{MB: for the record, because I have already been asked, here is What I Mean By Anarchism)
What Do You Mean By "Anarchism?
AK Press
"Like all really good ideas," writes Clifford Harper, "Anarchy is pretty simple when you get down to it—human beings are at their best when they are living free of authority, deciding things among themselves rather than being ordered about." Anarchism means abolishing the state and all coercive social relations. It means a society in which individuals create and control their own collective organizations to meet their social and economic needs. These organizations would federate and democratically coordinate (rather than compete) among themselves without any government oversight. Some say that this is impossible, that without governmental authority we’d descend into violence, lawlessness, and corruption. But, look around: isn’t that pretty much what we have now? Government is a centralized force that imposes rules from above, suppressing individual initiative in the interests of a small minority. Capitalism is an economic system based on exploitation, private ownership (theft) of society’s resources, and a logic of ruthless competition. Rather than accept these human constructions as "natural," AK Press draws on a rich history of folks from all over the planet and from all walks of life who have imagined, fought for, and actually achieved something better.
No government, “revolutionary” or otherwise, has ever liberated its citizens from gender, racial, or class oppression. No government has ever developed a model for an environmentally sustainable society. With a record like that, it’s strange that anyone still backs that particular horse.
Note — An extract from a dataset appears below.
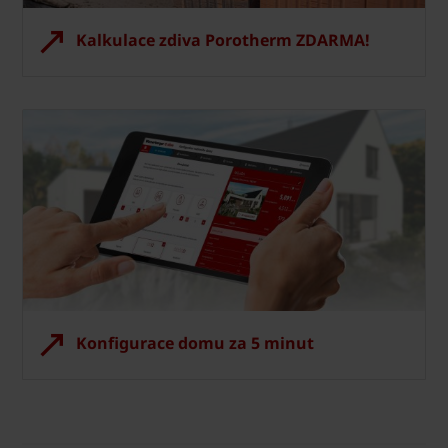
Kalkulace zdiva Porotherm ZDARMA!
Konfigurace domu za 5 minut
Back in the day, as socialist ideas were developing and confronting the emerging capitalist system, revolutionaries claimed that “the emancipation of the working class is the task of the workers themselves.” Anarchists still make that claim. We don’t advocate “no control,” but insist on asking “control by whom?” We work to destroy arbitrary power (political, economic, and social), to take decision-making power away from “officials,” while developing our ability to fill that void and provide for ourselves. “People's governments” invariably become calcified and abandon the struggle for human freedom. This is why we identify with the liberatory strains within the history of socialism—the unbroken thread of impassioned resistance against both the terrors of capitalism and the tyranny of government.
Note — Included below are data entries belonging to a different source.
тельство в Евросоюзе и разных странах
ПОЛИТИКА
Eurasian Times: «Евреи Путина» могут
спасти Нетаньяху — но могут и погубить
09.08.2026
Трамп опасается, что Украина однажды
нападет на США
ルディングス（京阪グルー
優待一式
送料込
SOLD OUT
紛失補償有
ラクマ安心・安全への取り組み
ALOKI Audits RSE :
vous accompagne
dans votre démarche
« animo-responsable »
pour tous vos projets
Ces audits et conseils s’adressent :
Anarchism doesn't tell people what to do. It tells them that they have the ability to make decisions about the issues that affect them. Anarchism, and the anarchist movement, is about emancipation, empowerment, and agency. Ask yourself this: what would your ideal transportation system, agricultural system, neighborhood, school, or workplace look like? Now ask yourself how much influence you and the people around you have over these issues? Can we afford to leave these decisions to the same people who have been screwing up our lives thus far?
Evolutionary biologist Stephen Jay Gould once wrote, “I am somehow less interested in the weight and convolutions of Einstein's brain than in the near certainty that people of equal talent have lived and died in cotton fields and sweatshops.” The repressive hierarchies of capitalism and the state create human beings who are mere shells of what we could be, stunting us mentally, physically, and emotionally. Adding insult to injury, we’re then taught to blame ourselves for this situation, instead of looking for the institutional roots of our problems.
Beca0use destroying one form of oppression only leaves the others to fester, anarchism tries to focus on all unequal power relations simultaneously. Capitalism and the state didn’t invent racism, patriarchy, or gender oppression, but they use a variety of divisive tactics to bolster our dependence on them. Understanding how oppressions are interlinked is an important step in overcoming them, as well as a way to practice freedom here and now, rather than relegating it to some distant future.
For us, anarchism is a practical framework for working out these issues. It’s a revolutionary analysis that helps us understand the roots of domination, both as individuals and as members of exploited social groups. It offers a useful and instructive history of theoretical and practical experimentation by people who have worked to expand the definition of freedom itself by fighting those who violently constrain and deny it.